PRIMER DOMINGO ADVIENTO (C)
25 «Habrá señales
en el sol, en la luna y en las estrellas; y en la tierra, angustia de las
gentes, perplejas por el estruendo del mar y de las olas, 26 muriéndose
los hombres de terror y de ansiedad por las cosas que vendrán sobre el mundo;
porque las fuerzas de los cielos serán sacudidas. 27 Y entonces verán
venir al Hijo del hombre en una nube con gran poder y gloria. 28 Cuando
empiecen a suceder estas cosas, cobrad ánimo y levantad la cabeza porque se
acerca vuestra liberación.»
34 «Guardaos de que
no se hagan pesados vuestros corazones por el libertinaje, por la embriaguez y
por las preocupacines de la vida, y venga aquel Día de improviso sobre
vosotros, 35 como un lazo; porque vendrá sobre todos los que habitan
toda la faz de la tierra. 36 Estad en vela, pues, orando en todo tiempo
para que tengáis fuerza y escapéis a todo lo que está para venir, y podáis
estar en pie delante del Hijo del hombre» (Lc 21,25-28.34-36).
CONTEXTO LITÚRGICO
Jr 33,14-16; Sal
24,4-5.8-10.14; 1Ts 3,12—4,2
CITAS DEL CEC SUGERIDAS
CEC 668-677, 769: la tribulación final y la venida de Cristo en
gloria
CEC 451, 671, 1130, 1403, 2817: “¡Ven, Señor Jesús!”

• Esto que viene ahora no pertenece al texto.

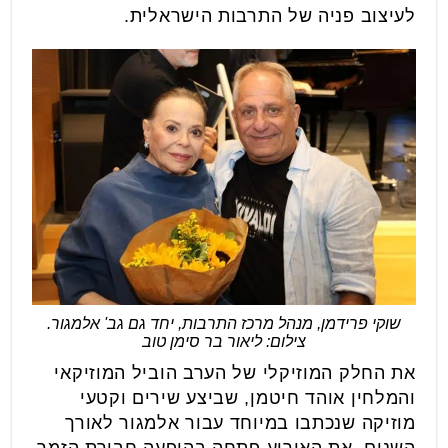
לעיצוב פניה של התרבות הישראלית.
שוקי פרידמן, מנהל מרכז התרבות, יחד גם גב' אלמגור.
צילום: ליאור בר סימן טוב
את החלק המוזיקלי של הערב הוביל המוזיקאי
והמלחין אוהד חיטמן, שביצע שירים וקטעי
מוזיקה שנכתבו במיוחד עבור אלמגור לאורך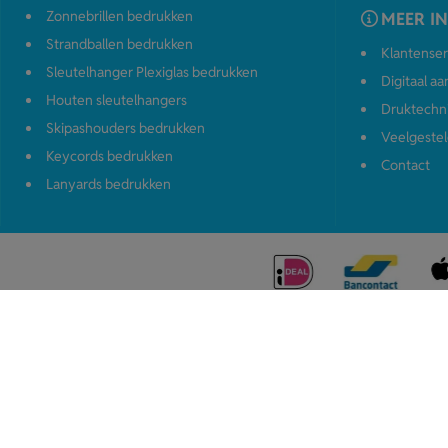
Zonnebrillen bedrukken
MEER I
Strandballen bedrukken
Klantenser
Sleutelhanger Plexiglas bedrukken
Digitaal a
Houten sleutelhangers
Druktechn
Skipashouders bedrukken
Veelgestel
Keycords bedrukken
Contact
Lanyards bedrukken
Voorwaard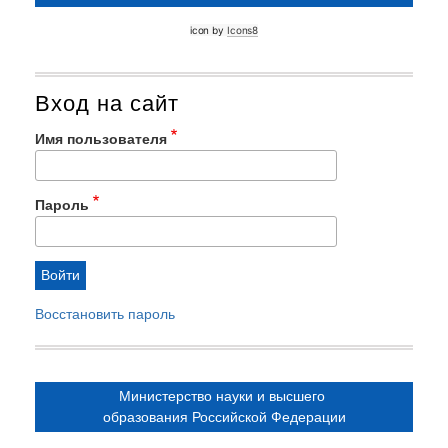
icon by 
Icons8
Вход на сайт
Имя пользователя
Пароль
Восстановить пароль
Министерство науки и высшего
образования Российской Федерации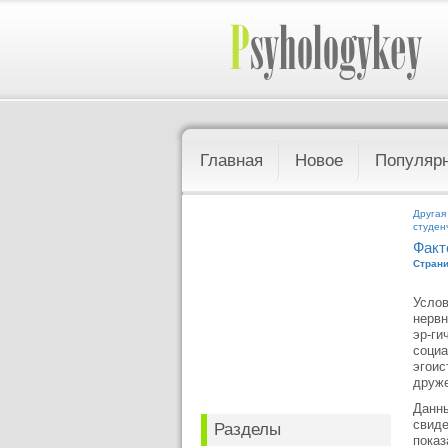
Главная
Новое
Популяр
Другая
студен
Факт
Страни
Услов
нервн
эр-ги
социа
эгоис
друже
Данны
свиде
Разделы
показ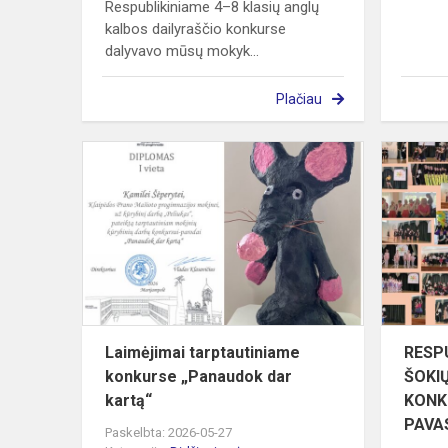
Respublikiniame 4–8 klasių anglų
kalbos dailyraščio konkurse
dalyvavo mūsų mokyk...
Plačiau
Laimėjimai
tarptautinia
konkurse
„Panaudok
dar
kartą“
Laimėjimai tarptautiniame
RESPU
konkurse „Panaudok dar
ŠOKIŲ
kartą“
KONK
PAVAS
Paskelbta: 2026-05-27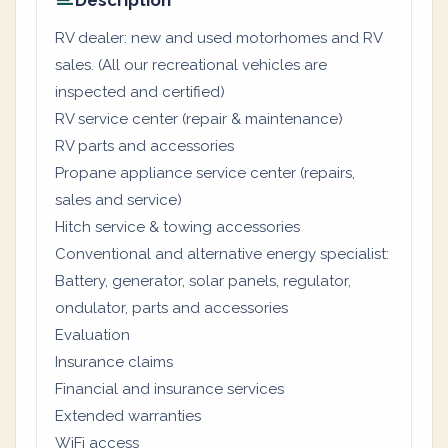
Description
RV dealer: new and used motorhomes and RV
sales. (All our recreational vehicles are
inspected and certified)
RV service center (repair & maintenance)
RV parts and accessories
Propane appliance service center (repairs,
sales and service)
Hitch service & towing accessories
Conventional and alternative energy specialist:
Battery, generator, solar panels, regulator,
ondulator, parts and accessories
Evaluation
Insurance claims
Financial and insurance services
Extended warranties
WiFi access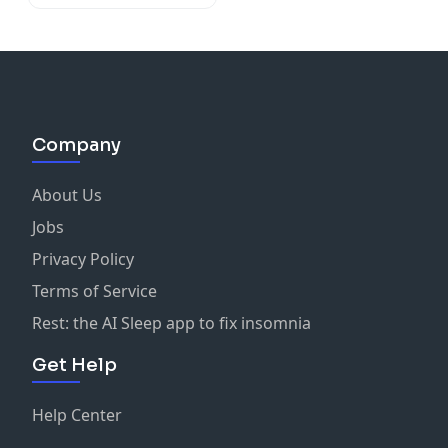
Company
About Us
Jobs
Privacy Policy
Terms of Service
Rest: the AI Sleep app to fix insomnia
Get Help
Help Center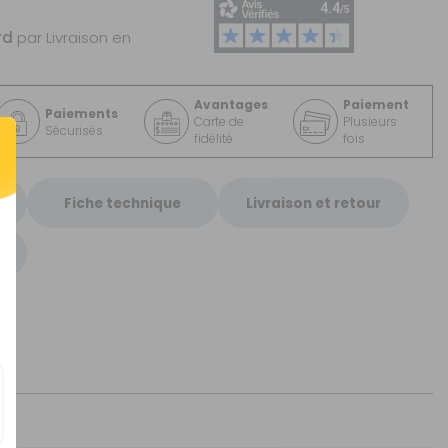
rd
par Livraison en
Avantages
Paiement
Paiements
Carte de
Plusieurs
Sécurisés
fidélité
fois
Fiche technique
Livraison et retour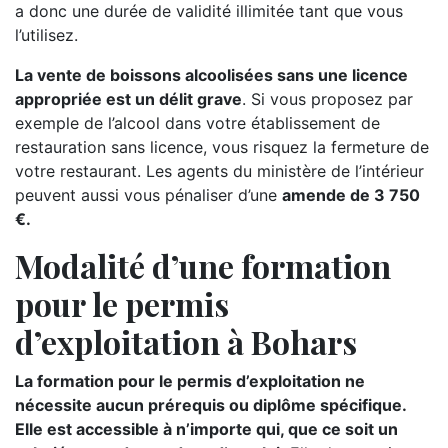
a donc une durée de validité illimitée tant que vous
l’utilisez.
La vente de boissons alcoolisées sans une licence
appropriée est un délit grave
. Si vous proposez par
exemple de l’alcool dans votre établissement de
restauration sans licence, vous risquez la fermeture de
votre restaurant. Les agents du ministère de l’intérieur
peuvent aussi vous pénaliser d’une
amende de 3 750
€.
Modalité d’une formation
pour le permis
d’exploitation à Bohars
La formation pour le permis d’exploitation ne
nécessite aucun prérequis ou diplôme spécifique.
Elle est accessible à n’importe qui, que ce soit un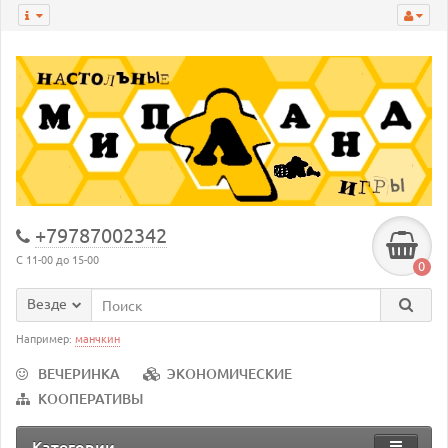
+79787002342
С 11-00 до 15-00
0
Везде
Например:
манчкин
ВЕЧЕРИНКА
ЭКОНОМИЧЕСКИЕ
КООПЕРАТИВЫ
Категории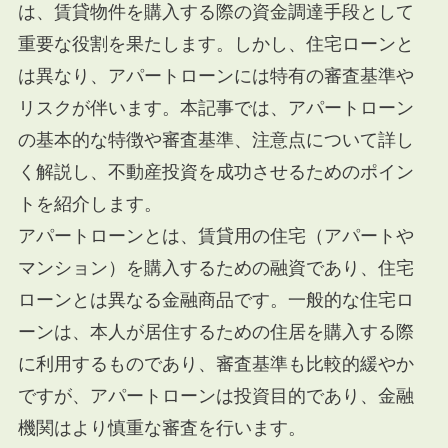
は、賃貸物件を購入する際の資金調達手段として
重要な役割を果たします。しかし、住宅ローンと
は異なり、アパートローンには特有の審査基準や
リスクが伴います。本記事では、アパートローン
の基本的な特徴や審査基準、注意点について詳し
く解説し、不動産投資を成功させるためのポイン
トを紹介します。
アパートローンとは、賃貸用の住宅（アパートや
マンション）を購入するための融資であり、住宅
ローンとは異なる金融商品です。一般的な住宅ロ
ーンは、本人が居住するための住居を購入する際
に利用するものであり、審査基準も比較的緩やか
ですが、アパートローンは投資目的であり、金融
機関はより慎重な審査を行います。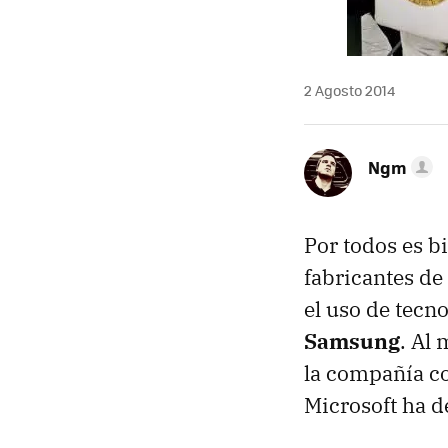
2 Agosto 2014
Ngm
Por todos es 
fabricantes d
el uso de tecn
Samsung
. Al
la compañía co
Microsoft ha de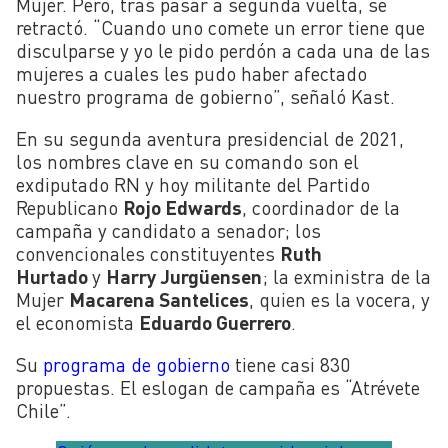
Mujer. Pero, tras pasar a segunda vuelta, se
retractó. “
Cuando uno comete un error tiene que
disculparse y yo le pido perdón a cada una de las
mujeres a cuales les pudo haber afectado
nuestro programa de gobierno”, señaló Kast.
En su segunda aventura presidencial de 2021,
los nombres clave en su comando son el
exdiputado RN y hoy militante del Partido
Republicano
Rojo Edwards
, coordinador de la
campaña y candidato a senador; los
convencionales constituyentes
Ruth
Hurtado
y
Harry Jurgüensen
; la exministra de la
Mujer
Macarena Santelices
, quien es la vocera, y
el economista
Eduardo Guerrero
.
Su
programa de gobierno
tiene casi 830
propuestas. El eslogan de campaña es “Atrévete
Chile”.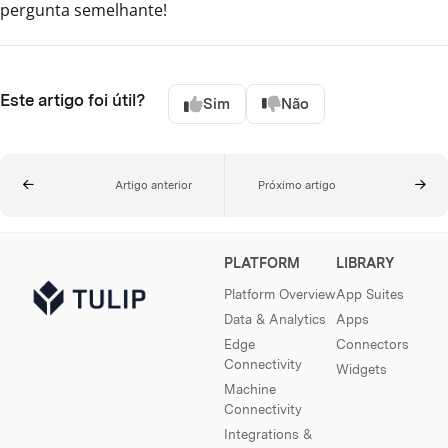
pergunta semelhante!
Este artigo foi útil?
Sim
Não
Artigo anterior
Próximo artigo
PLATFORM
LIBRARY
Platform Overview
App Suites
Data & Analytics
Apps
Edge
Connectors
Connectivity
Widgets
Machine
Connectivity
Integrations &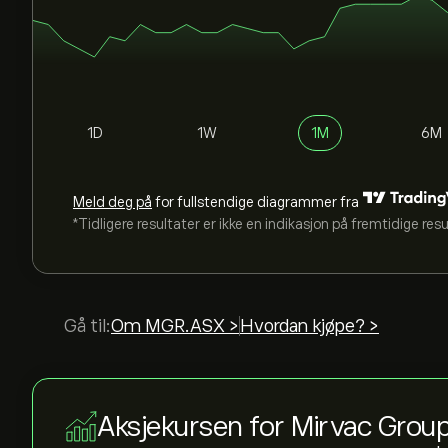
1D
1W
1M
6M
Meld deg på
for fullstendige diagrammer fra
*Tidligere resultater er ikke en indikasjon på fremtidige res
Gå til:
Om MGR.ASX >
Hvordan kjøpe? >
Aksjekursen for Mirvac Grou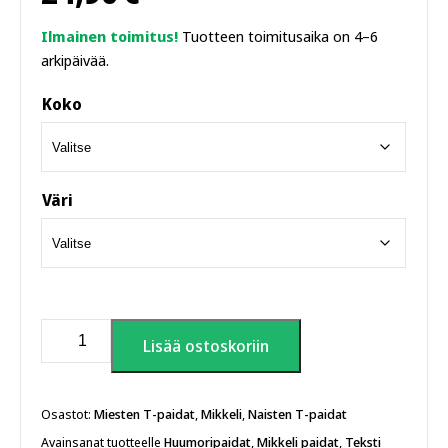
Ilmainen toimitus!
Tuotteen toimitusaika on 4–6
arkipäivää.
Koko
Väri
Mikkelin
Lisää ostoskoriin
kansallismuseo
T-
paita
määrä
Osastot:
Miesten T-paidat
,
Mikkeli
,
Naisten T-paidat
Avainsanat tuotteelle
Huumoripaidat
,
Mikkeli paidat
,
Teksti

CEC 439, 496, 559, 2616: Jesús es el Hijo de David
CEC 207, 210-214, 270, 1062-1063: Dios es fiel y misericordioso
HERMENÉUTICA DE LA FE
El Adviento tiene un
doble sentido: se trata de un momento serio porque nos invita a vigilar de cara
al final de la historia, pero también contiene una dimensión más relevante de
alegría, gozo y esperanza. Los verbos “guardaos... estad
en vela... orando en todo tiempo... y podáis estar en pie...” de los vv. 34-36 nos invitan a estar
vigilantes. El vigilar es un elemento esencial del reino de Dios, junto con la
fe y la conversión. Alegría porque “es la buena nueva de nuestra salvación; es
el anuncio de que el Señor está cerca; más aún, de que ya está con nosotros…;
las calamidades anunciadas están orientadas a la liberación de los oprimidos
(cf. v. 15). Por consiguiente, provocan la alegría del justo” (San Juan Pablo
II).
Hay una íntima relación entre el principio de
la creación y el final de nuestra historia, entre Protología y Parusía, “el
Adviento orienta nuestro pensamiento al ‘principio’; porque el principio, el
misterio de la creación, significa, al mismo tiempo, la primerísima venida de
Dios. El principio indica el término” (San Juan Pablo II). La sabiduría
cristiana nos enseña que “viviremos de modo justo la Navidad, esto es, la
gozona primera venida del Salvador, cuando seamos conscientes de su última
venida” (San Juan Pablo II).
El final de la historia nos revela la misma
eternidad de Dios, “a través del pasar del mundo, a través de la muerte del
hombre se revela Dios, aquel que no pasa. Él no está sometido al tiempo. Es
eterno… El Adviento es ante todo el recuerdo de la eternidad de Dios” (San Juan
Pablo II). El Adviento anuncia así el retorno constante de Jesucristo, “retorno
del Redentor al final de los tiempos; retorno continuo del Hijo de Dios y
Salvador en nuestra historia en los días que nos atañen. El Señor ha venido ya,
el Señor viene, el Señor vendrá de nuevo” (San Juan Pablo II) para consumar su
gran proyecto redentor.
El Adviento nos da la certeza del ser
indestructible de Dios, “el Hijo esplendor de la gloria del Padre, se ha hecho
uno de nosotros; inicia un sorprendente combate contra las fuerzas de las
tinieblas. Una lucha en la cual el poder de las tinieblas no puede detener la
fuerza de Cristo… Pero las tinieblas no lo detuvieron; él combate con las armas
de la paz” (San Juan Pablo II). Finalmente vence Cristo Cordero, Esposo de la
Iglesia.
En la dimensión de
espera del Adviento se nos invita a la oración precisamente porque “es indispensable, simplemente porque se trata
de cumplir la obra de Dios y no la nuestra. Se trata de cumplirla según su
inspiración, y por tanto con su Espíritu Santo y no según nuestros
sentimientos… Sólo la gracia permite cumplir la obra de la salvación que
implica la conversión de las personas; sólo el Espíritu de Dios hace tomar
conciencia del pecado, dona el deseo de abandonarlo, conduce a la fe o a la
reconciliación con Dios” (San Juan Pablo II).